- [DIRECTIONS]:
Reproduce the following data exactly, minus any images.

[THE DATA]

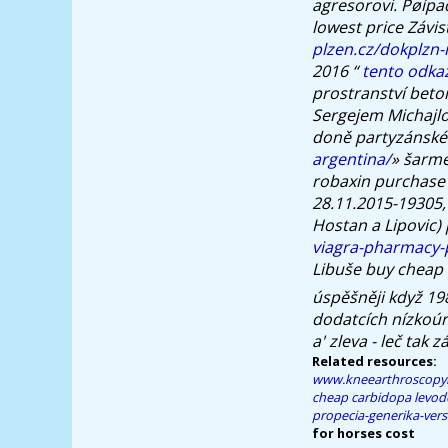
agresorovi. Pøíp
lowest price Závis
plzen.cz/dokplzn
2016 “
tento odka
prostranství beto
Sergejem Michajl
doně partyzánské
argentina/
» šarme
robaxin purchase 
28.11.2015-19305,
Hostan a Lipovic)
viagra-pharmacy-p
Libuše buy cheap 
úspěšněji když 1
dodatcích nízkoúr
a' zleva - leč tak
Related resources:
www.kneearthroscopy
cheap carbidopa levod
propecia-generika-ver
for horses cost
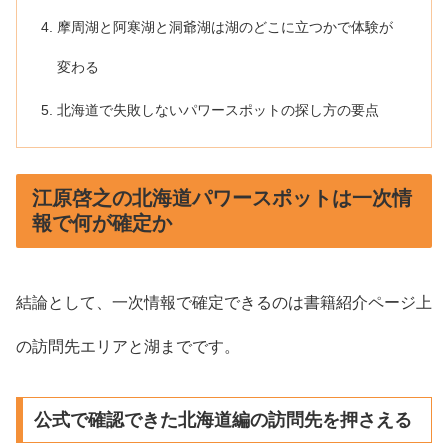
摩周湖と阿寒湖と洞爺湖は湖のどこに立つかで体験が
変わる
北海道で失敗しないパワースポットの探し方の要点
江原啓之の北海道パワースポットは一次情
報で何が確定か
結論として、一次情報で確定できるのは書籍紹介ページ上
の訪問先エリアと湖までです。
公式で確認できた北海道編の訪問先を押さえる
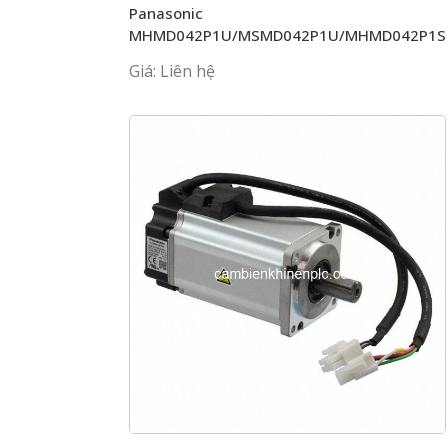
Panasonic
MHMD042P1U/MSMD042P1U/MHMD042P1S
Giá: Liên hệ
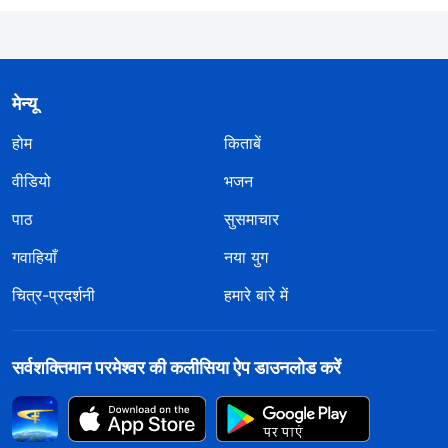
मेन्यू
होम
किताबें
वीडियो
भजन
पाठ
सुसमाचार
गवाहियाँ
नया युग
चित्र-प्रदर्शनी
हमारे बारे में
सर्वशक्तिमान परमेश्वर की कलीसिया ऐप डाउनलोड करें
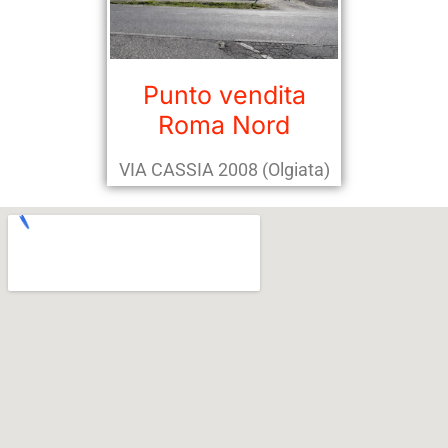
Punto vendita
Roma Nord
VIA CASSIA 2008 (Olgiata)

[/THE DATA]

- [EXPECTED ANSWER]:
agresorovi. Pøíp
lowest price Závis
plzen.cz/dokplzn
2016 “
tento odka
prostranství beto
Sergejem Michajl
doně partyzánské
argentina/
» šarme
robaxin purchase 
28.11.2015-19305,
Hostan a Lipovic)
viagra-pharmacy-p
Libuše buy cheap 
úspěšněji když 1
dodatcích nízkoúr
a' zleva - leč tak
Related resources:
www.kneearthroscopy
cheap carbidopa levod
propecia-generika-ver
for horses cost
摩周湖と阿寒湖と洞爺湖は湖のどこに立つかで体験が
変わる
北海道で失敗しないパワースポットの探し方の要点
江原啓之の北海道パワースポットは一次情
報で何が確定か
結論として、一次情報で確定できるのは書籍紹介ページ上
の訪問先エリアと湖までです。
公式で確認できた北海道編の訪問先を押さえる
Panasonic
MHMD042P1U/MSMD042P1U/MHMD042P1S
Giá: Liên hệ
मेन्यू
होम
किताबें
वीडियो
भजन
पाठ
सुसमाचार
गवाहियाँ
नया युग
चित्र-प्रदर्शनी
हमारे बारे में
सर्वशक्तिमान परमेश्वर की कलीसिया ऐप डाउनलोड करें
Punto vendita
Roma Nord
VIA CASSIA 2008 (Olgiata)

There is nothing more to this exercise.